▶ [EXERCISE AIM]
Every line holding the word "University" should be copied from the material.

▶ [RECORDS FOR PROCESSING]
+ + + + + + +

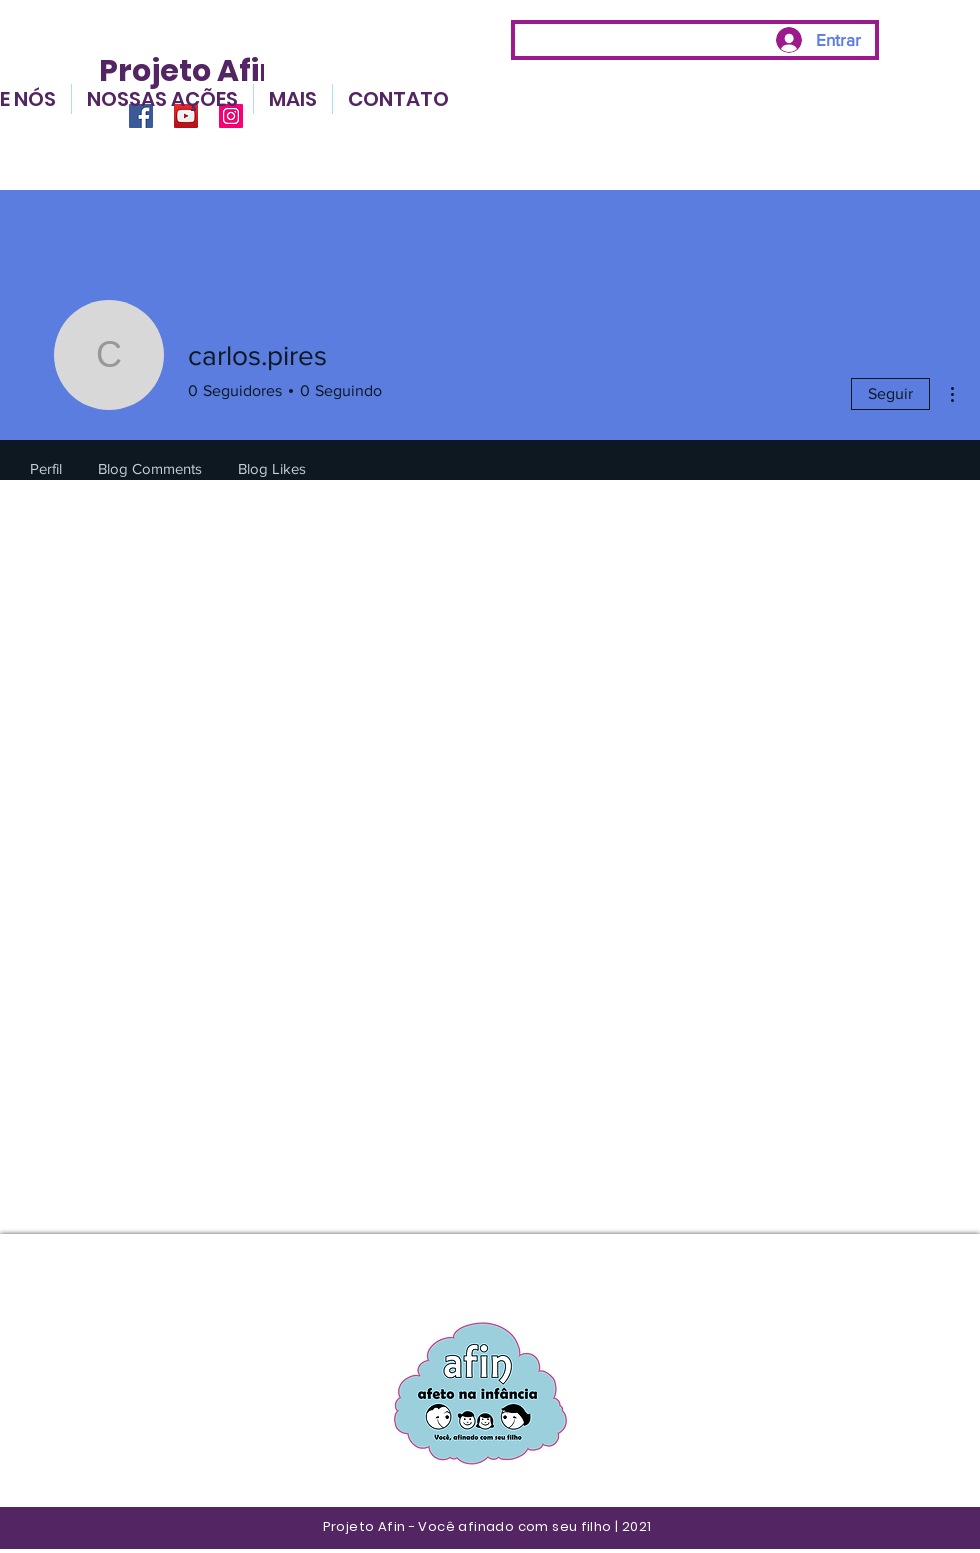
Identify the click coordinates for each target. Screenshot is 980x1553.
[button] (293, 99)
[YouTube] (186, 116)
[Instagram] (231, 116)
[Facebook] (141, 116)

+ + + + + + +

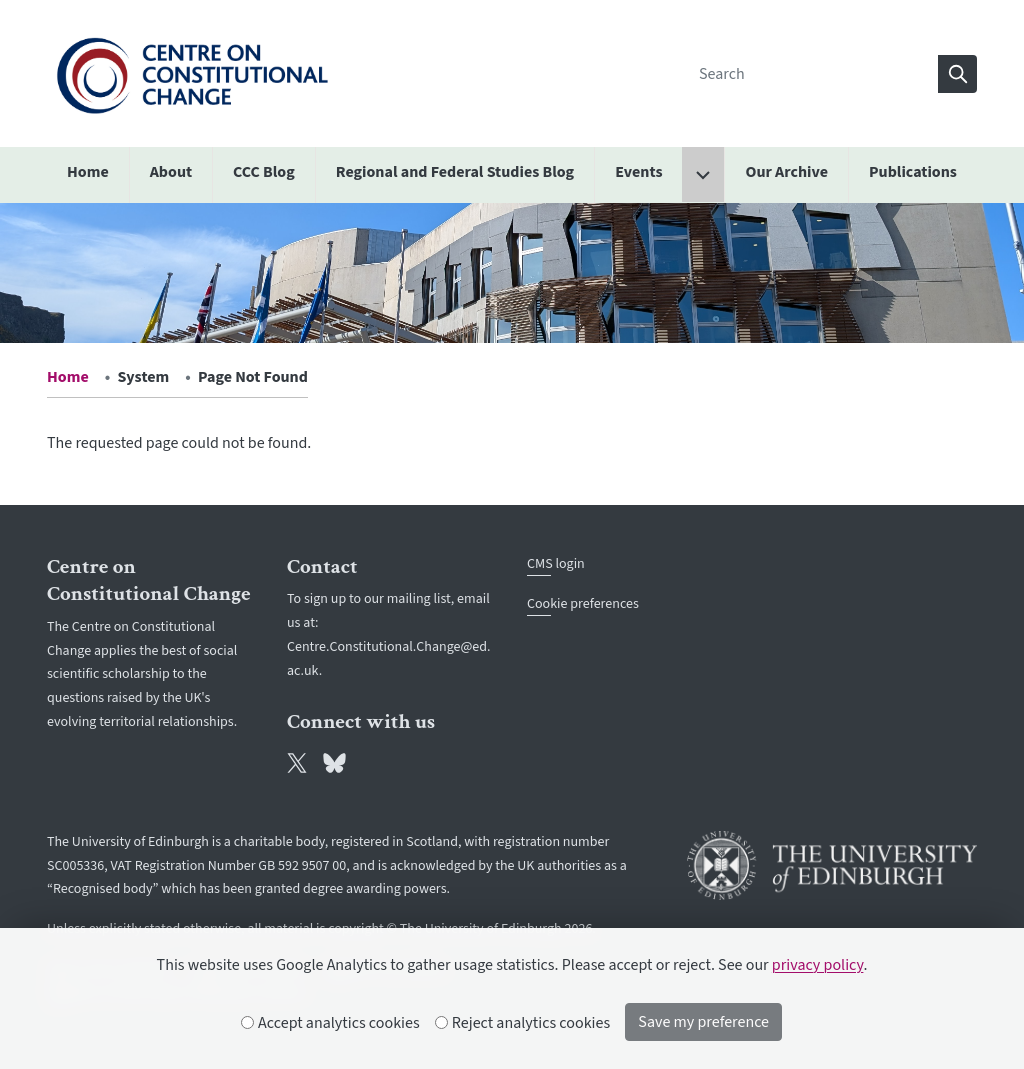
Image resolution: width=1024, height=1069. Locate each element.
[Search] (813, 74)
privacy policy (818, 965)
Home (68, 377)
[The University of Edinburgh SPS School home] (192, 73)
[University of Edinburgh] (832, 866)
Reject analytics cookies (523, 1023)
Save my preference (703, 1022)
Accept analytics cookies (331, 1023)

+ + + + + + +

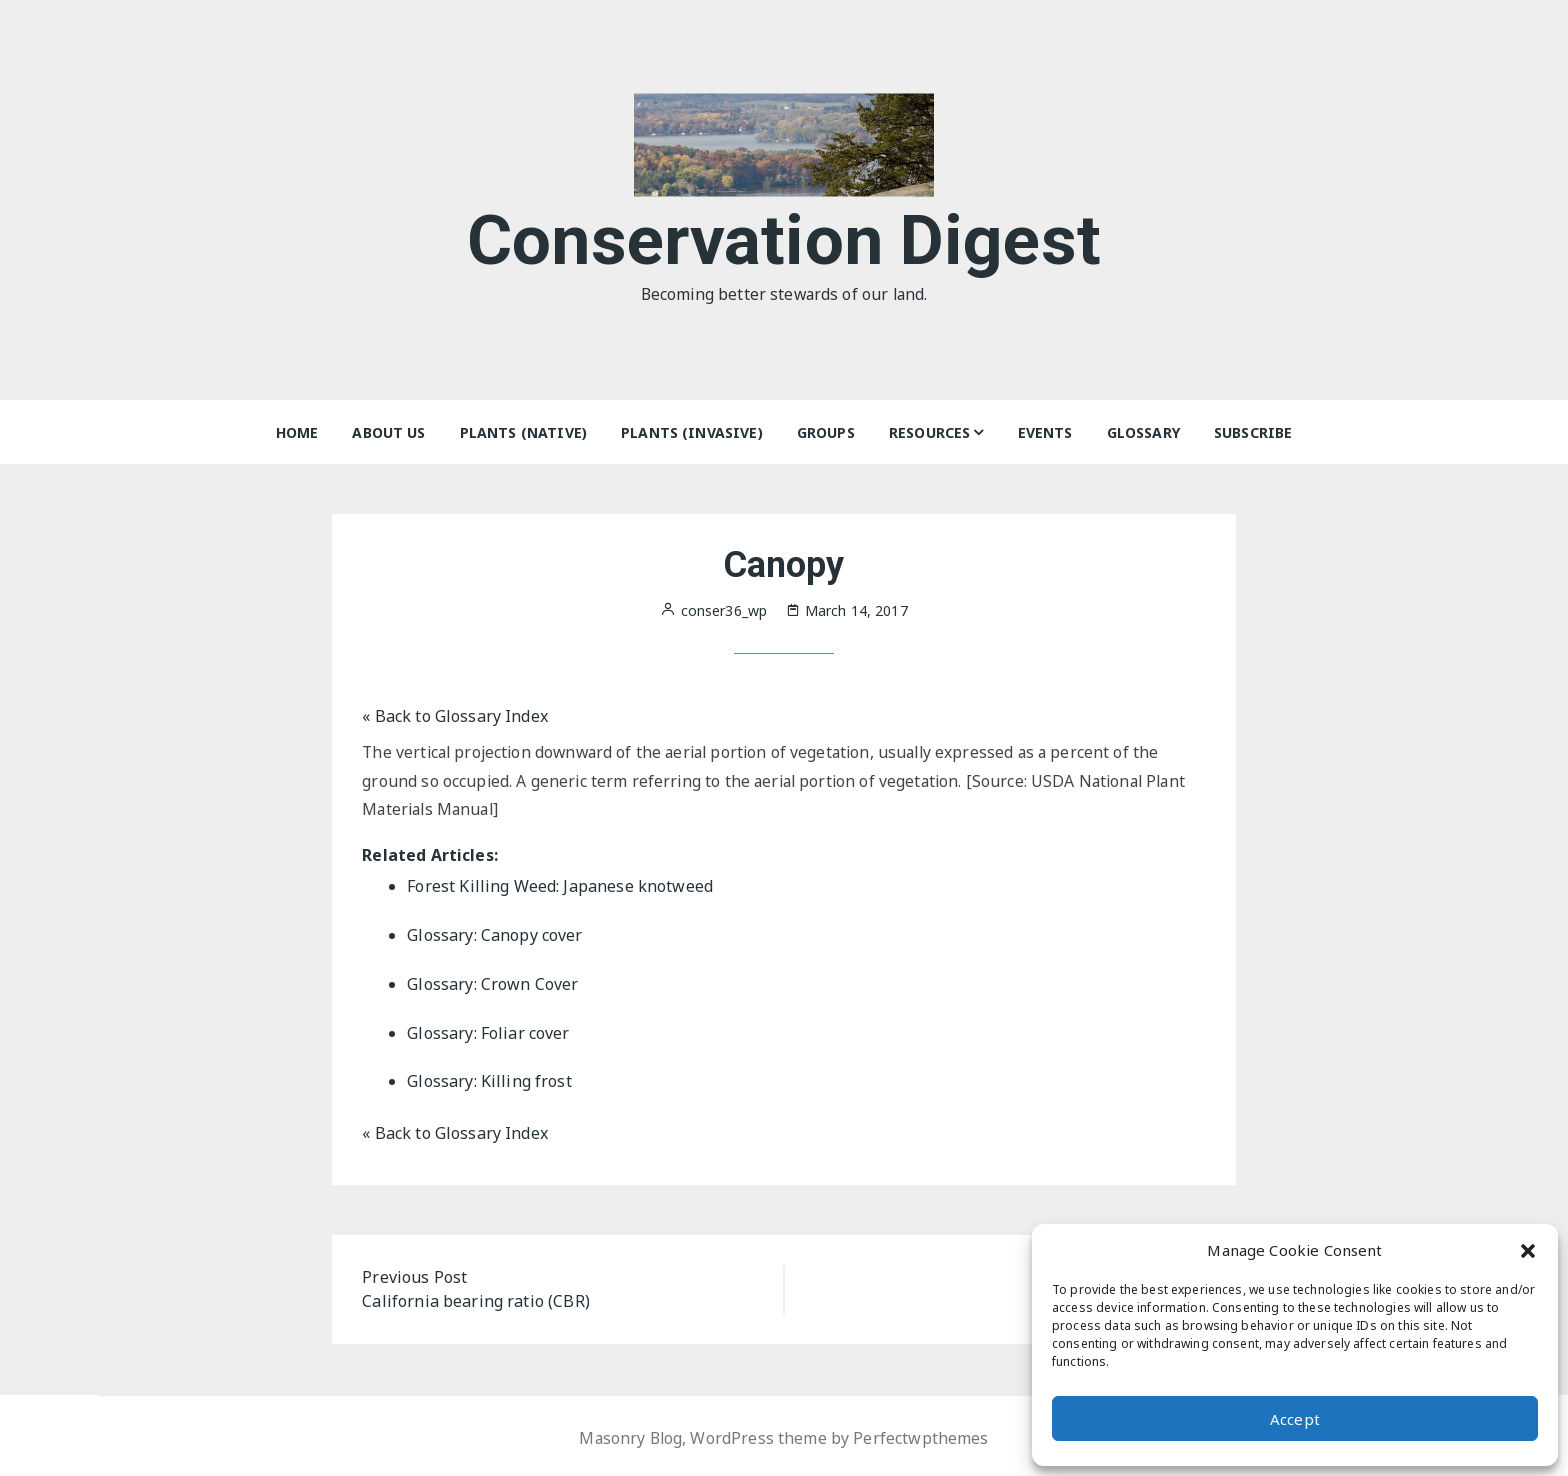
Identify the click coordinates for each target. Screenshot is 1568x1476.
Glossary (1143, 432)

+ + + + + + +

▶ [ANSWER SPACE]
[The University of Edinburgh SPS School home] (192, 73)
[University of Edinburgh] (832, 866)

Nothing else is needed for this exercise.